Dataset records

============

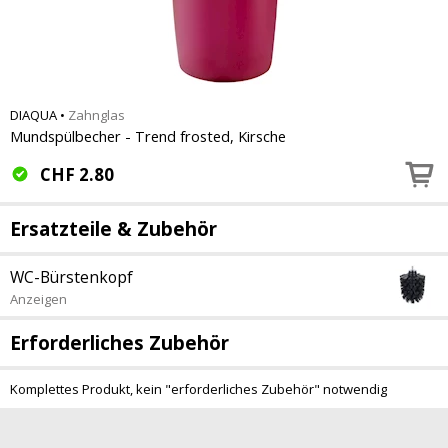
DIAQUA
•
Zahnglas
Mundspülbecher - Trend frosted, Kirsche
CHF
2.80
Ersatzteile & Zubehör
WC-Bürstenkopf
Anzeigen
Erforderliches Zubehör
Komplettes Produkt, kein "erforderliches Zubehör" notwendig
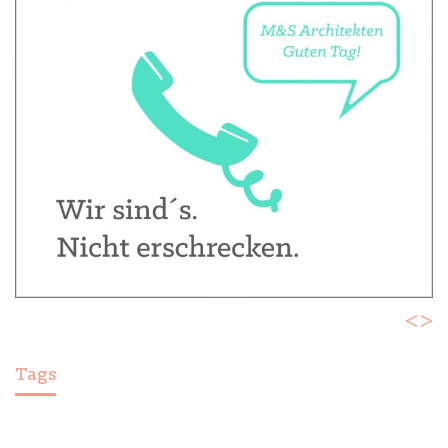
<
>
Tags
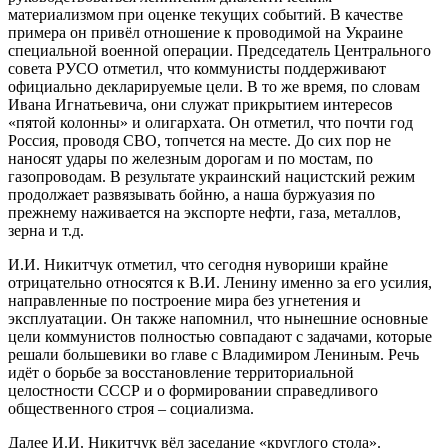
материализмом при оценке текущих событий. В качестве
примера он привёл отношение к проводимой на Украине
специальной военной операции. Председатель Центрального
совета РУСО отметил, что коммунисты поддерживают
официально декларируемые цели. В то же время, по словам
Ивана Игнатьевича, они служат прикрытием интересов
«пятой колонны» и олигархата. Он отметил, что почти год
Россия, проводя СВО, топчется на месте. До сих пор не
наносят удары по железным дорогам и по мостам, по
газопроводам. В результате украинский нацистский режим
продолжает развязывать бойню, а наша буржуазия по
прежнему наживается на экспорте нефти, газа, металлов,
зерна и т.д.
И.И. Никитчук отметил, что сегодня нувориши крайне
отрицательно относятся к В.И. Ленину именно за его усилия,
направленные по построение мира без угнетения и
эксплуатации. Он также напомнил, что нынешние основные
цели коммунистов полностью совпадают с задачами, которые
решали большевики во главе с Владимиром Лениным. Речь
идёт о борьбе за восстановление территориальной
целостности СССР и о формировании справедливого
общественного строя – социализма.
Далее И.И. Никитчук вёл заседание «круглого стола».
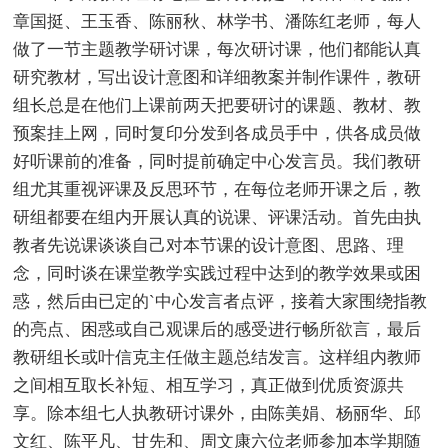
章国挺、王玉香、陈丽秋、林学书、潘陈红老师，每人
做了一节主题教学研讨课，每次研讨课，他们都能认真
研究教材，写出设计意图和详细教案并制作课件，教研
组长总是在他们上课前两天把要研讨的课题、教材、教
预案挂上网，同时复印分发到各成员手中，供各成员做
好听课前的准备，同时提前确定中心发言员。我们教研
组尤其重视评课及反思环节，在每位老师开课之后，教
研组都要在组内开展认真的说课、评课活动。首先由执
教者先说课谈谈自己对本节课的设计意图、思路、理
念，同时谈在课堂教学实践过程中达到的教学效果或困
惑，然后由已定的`中心发言者点评，接着大家围绕指教
的亮点、困惑或自己观课后的感受进行畅所欲言，最后
教研组长或叶信克主任做主题总结发言。这样组内教师
之间相互取长补短、相互学习，真正做到优质资源共
享。除本组七人执教研讨课外，由陈美娟、杨丽华、邱
文红、陈平凡、甘先和、周文康六位老师参加本学期随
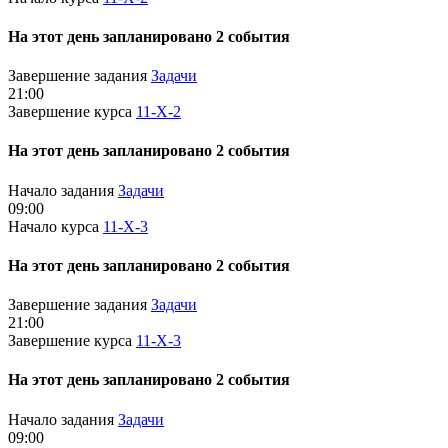
На этот день запланировано 2 события
Завершение задания
Задачи
21:00
Завершение курса
11-Х-2
На этот день запланировано 2 события
Начало задания
Задачи
09:00
Начало курса
11-Х-3
На этот день запланировано 2 события
Завершение задания
Задачи
21:00
Завершение курса
11-Х-3
На этот день запланировано 2 события
Начало задания
Задачи
09:00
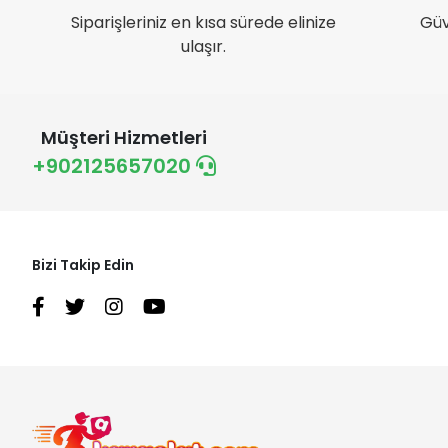
Siparişleriniz en kısa sürede elinize
Güv
ulaşır.
Müşteri Hizmetleri
+902125657020
Bizi Takip Edin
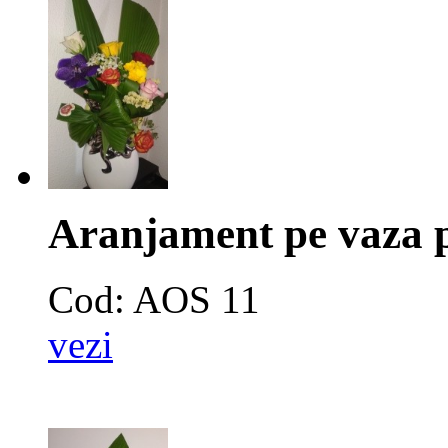
Aranjament pe vaza 
Cod: AOS 11
vezi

============

EXERCISE: Final stretch of the data: repeat exactly each line from the one containing "好听课前的准备，同时提前确定中心发言员。我们教研" through the last, and omit all pictures.

RESPONSE TO THE EXERCISE:
好听课前的准备，同时提前确定中心发言员。我们教研
组尤其重视评课及反思环节，在每位老师开课之后，教
研组都要在组内开展认真的说课、评课活动。首先由执
教者先说课谈谈自己对本节课的设计意图、思路、理
念，同时谈在课堂教学实践过程中达到的教学效果或困
惑，然后由已定的`中心发言者点评，接着大家围绕指教
的亮点、困惑或自己观课后的感受进行畅所欲言，最后
教研组长或叶信克主任做主题总结发言。这样组内教师
之间相互取长补短、相互学习，真正做到优质资源共
享。除本组七人执教研讨课外，由陈美娟、杨丽华、邱
文红、陈平凡、甘先和、周文康六位老师参加本学期随
На этот день запланировано 2 события
Завершение задания
Задачи
21:00
Завершение курса
11-Х-2
На этот день запланировано 2 события
Начало задания
Задачи
09:00
Начало курса
11-Х-3
На этот день запланировано 2 события
Завершение задания
Задачи
21:00
Завершение курса
11-Х-3
На этот день запланировано 2 события
Начало задания
Задачи
09:00
Siparişleriniz en kısa sürede elinize
Güv
ulaşır.
Müşteri Hizmetleri
+902125657020
Bizi Takip Edin
Aranjament pe vaza 
Cod: AOS 11
vezi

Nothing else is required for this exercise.